The current hash-table
pattern for match
is problematic. It is buggy and inefficient. We would like to deprecate the hash-table
pattern and create a new pattern that does a better job.
A preliminary discussion is in match: fix hash-table pattern and its doc, add more optimizations by sorawee · Pull Request #4532 · racket/racket · GitHub. I will summarize viewpoints from the discussion in each section to show possible design spaces.
Naming
Everyone seems to agree on the name hash
. One downside of hash
is that the hash
constructor constructs only immutable hash tables, but the hash
pattern should be able to destruct mutable hash tables. However, there doesn't seem to be a good alternative name.
General syntax
Should key and value be grouped together?
One reason why we should not group key and value together is to make the pattern resemble the constructor. The hash
function is used like this:
(hash key-1 val-1 key-2 val-2)
So perhaps the hash
pattern should do the same.
On the other hand, one reason why we should group key and value together is to make it clearer to readers. I personally really don't like reading.
(hash 'abc 'def' 'ghi 'jkl 'mno 'pqr 'stu 'vwu)
Is 'mno
a key or a value? To answer that I need to start parsing from 'abc
. On the other hand, with grouping, I can immediately tell that 'mno
is a key.
(hash ['abc 'def'] ['ghi 'jkl] ['mno 'pqr] ['stu 'vwu])
A counterargument is that one can use newline as a way to group already, which IIUC is the "Clojure style".
(hash 'abc 'def'
'ghi 'jkl
'mno 'pqr
'stu 'vwu)
A counter-counterargument is that it is unnecessarily verbose, and the "Racket style" tends to group things explicitly.

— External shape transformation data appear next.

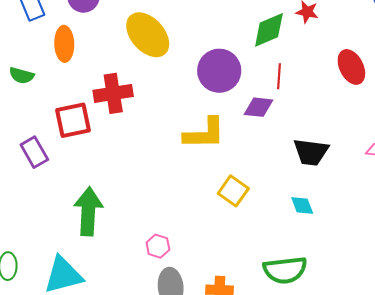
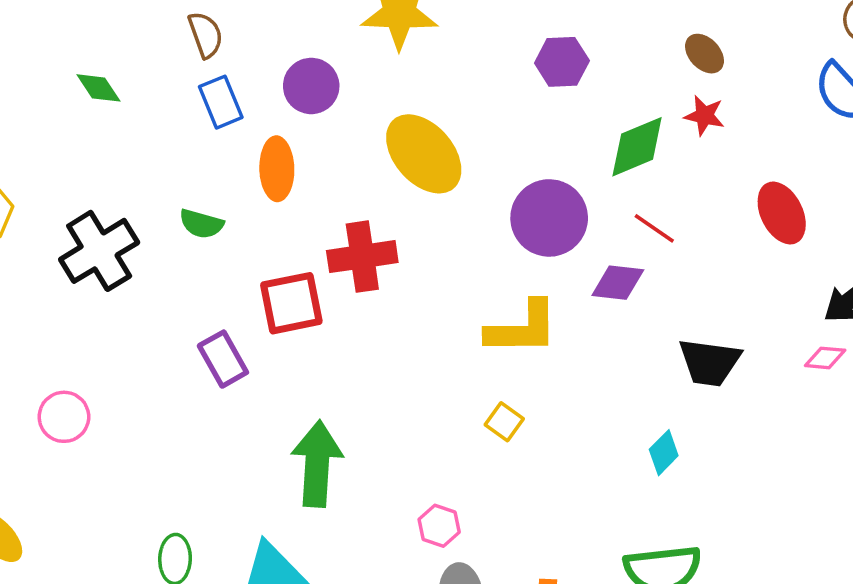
red line: (279, 76) -> (654, 228), turned -60
yellow square: (233, 191) -> (504, 422), moved, size x0.7
cyan diamond: (302, 205) -> (664, 453), moved, turned 65

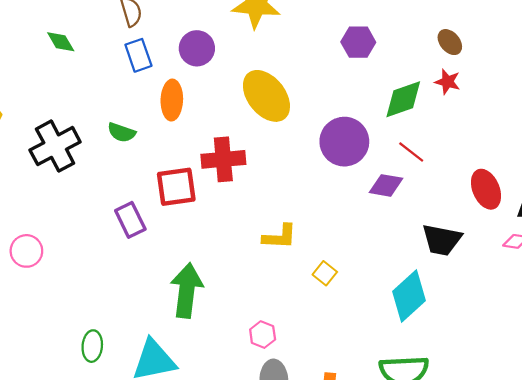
red ellipse: (782, 213) -> (486, 189), moved
yellow L-shape: (522, 328) -> (280, 237), moved, size x0.7
yellow square: (504, 422) -> (325, 273), moved
cyan diamond: (664, 453) -> (409, 296), size x1.8

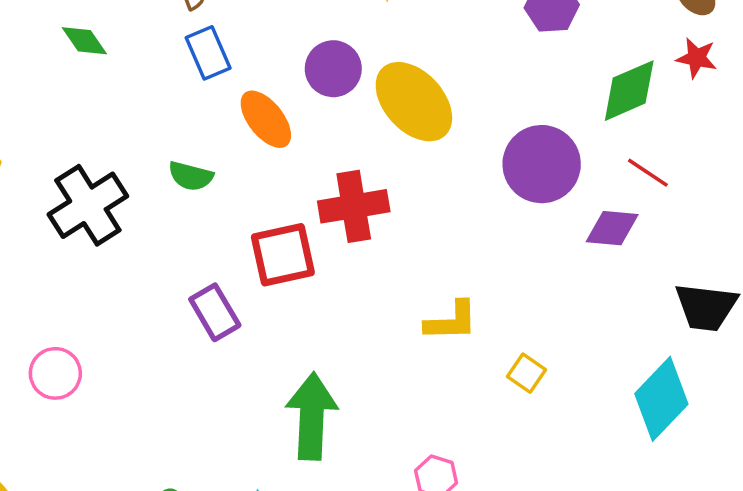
purple circle: (197, 48) -> (333, 69), moved
orange ellipse: (172, 100) -> (266, 119), turned -36

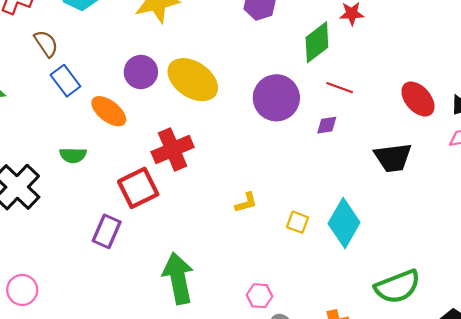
purple diamond: (612, 228) -> (327, 125), size x0.7
purple rectangle: (215, 312) -> (107, 231), turned 68
yellow L-shape: (451, 321) -> (246, 203), size x0.7
cyan diamond: (661, 399) -> (344, 223), moved

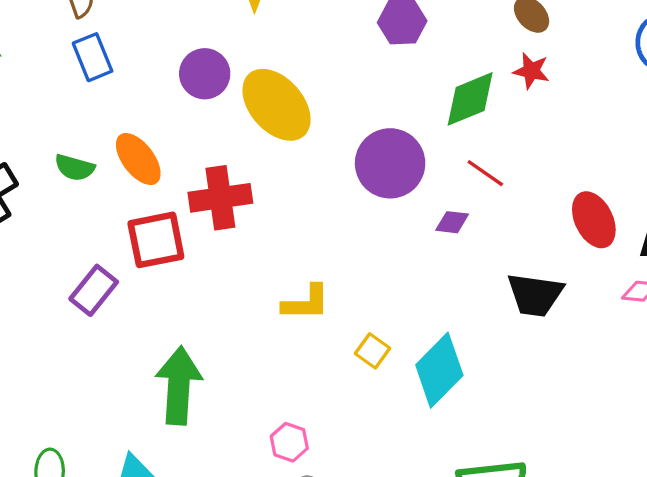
orange ellipse: (109, 111) -> (138, 159), moved
yellow L-shape: (246, 203) -> (306, 303), size x1.4

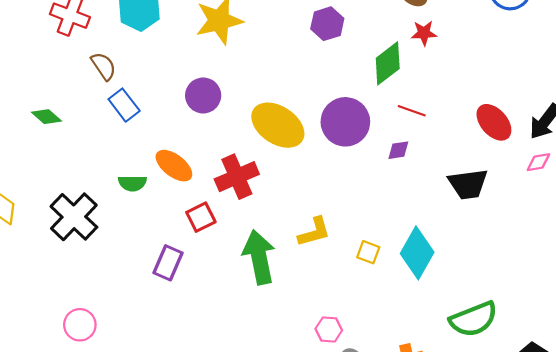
yellow ellipse: (277, 105) -> (278, 125), moved
red square: (156, 240) -> (201, 217), size x0.7
green arrow: (179, 386) -> (259, 257), moved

One more datapoint is that the current hash-table
pattern does group key and value together.
Currently, @samth advocates for no grouping, while I (@sorawee) advocates for grouping.
Features
Full and partial matching
A full matching requires that there is no keys besides those listed in the pattern. A partial matching allows extra keys.
For example:
(match (hash 1 2 3 4)
[(hash [1 a]) a]
[_ 'none])
would return 'none
under the full matching semantics, and 2
under the partial matching semantics.
The question that I want to ask here is about what could be supported. There are three choices.
- Only support full matching.
- Only support partial matching.
- Support both.
IIUC, currently @samth advocates for (1) for the initial implementation, though he is open to further extension in the future. @notjack advocates for (2). @AlexKnauth and I advocate for (3).
Default matching behavior
If you choose "support both" in the previous section, congrats, you have one more thing to think about: what should be the default matching behavior?
Three possibilities:
- Partial matching by default. That is to say the above program would return
2
. However, the pattern could support something like(hash [1 a] #:full)
to fully match. - Full matching by default.
- Explicit mode is required. Or perhaps there should be two separate patterns
full-hash
andpartial-hash
.
Currently:
-
@AlexKnauth advocates for partial matching by default, but users can use the rest feature (see below) to do full matching.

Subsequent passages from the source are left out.